8 住民への協力要請(国民保護法第4条関係)

 

 武力攻撃事態等においては、住民と行政とが一体となって地域ぐるみで避難住民の誘導、救援、消火、保健衛生の確保等の活動を行うことが期待される。

 町は、国民保護法の規定により、次に掲げる措置を行うために必要があると認める場合には、住民に対し、必要な援助についての協力を要請する。

 なお、住民に対する協力の要請に当たっては、住民の意思を尊重するとともに、安全の確保に十分に配慮する。

(1) 避難住民の誘導(国民保護法第70条関係)

住民への協力要請

     避難住民を誘導する町の職員、消防吏員及び消防団員は、必要があると認めるときは、避難住民その他の者に対し、避難住民の誘導に必要な援助について協力を要請することができる。

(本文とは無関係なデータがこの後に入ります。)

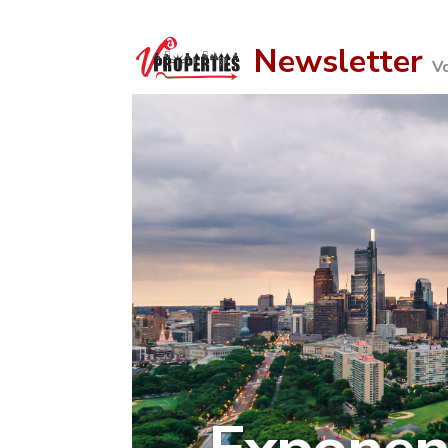
Newsletter
Vo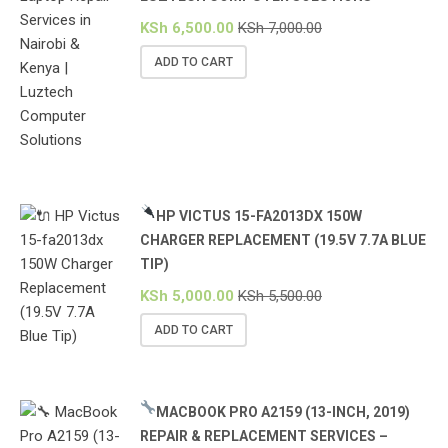
KSh
6,500.00
KSh
7,000.00
ADD TO CART
HP VICTUS 15-FA2013DX 150W
CHARGER REPLACEMENT (19.5V 7.7A BLUE
TIP)
KSh
5,000.00
KSh
5,500.00
ADD TO CART
MACBOOK PRO A2159 (13-INCH, 2019)
REPAIR & REPLACEMENT SERVICES –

    なお、避難住民の復帰のための措置についても同様に協力を要請することができる。

② 協力要請内容

    協力を要請できる内容は、避難住民の整理、災害時要援護者の介助等の実施に必要な援助とする。

(2) 避難住民等の救援(国民保護法第80条関係)

① 住民への協力要請

    知事が町長に救援に関する事務を委託した場合において、町長又は町の職員は、必要があると認めるときは、救援を必要とする避難住民等及びその近隣の者に対し、救援に必要な援助について協力を要請することができる。

 

② 協力要請内容

    協力を要請できる内容は、避難所における情報の伝達、食品及び生活必需品の配布、清掃等の避難所の適切な運営管理等の救援に必要な援助とする。

(3) 消火、負傷者の搬送、被災者の救助その他の武力攻撃災害への対処に関する措置

(国民保護法第115条関係)

① 住民への協力要請

    町長又は消防吏員その他の町の職員は、武力攻撃災害が発生し、又はまさに発生しようとしている場合において、消火、負傷者の搬送、被災者の救助その他の武力攻撃災害への対処に関する措置を講ずるため緊急の必要があると認めるときは、住民に対し、その実施に必要な援助について協力を要請することができる。

② 協力要請内容

    協力を要請できる内容は、消火、負傷者の搬送、被災者の救助又は武力攻撃災害の対処のための措置の実施に必要な援助とする。

(4) 保健衛生の確保(国民保護法第123条関係)

① 住民への協力要請

    町長又は町の職員は、武力攻撃災害の発生により住民の健康の保持又は環境衛生の確保に関する措置を講ずるため緊急の必要があると認めるときは、住民に対し、その実施に必要な援助について協力を要請することができる。

② 協力要請内容

    協力を要請できる内容は、集団健康診断の補助、防疫作業の補助等の実施に必要な援助とする。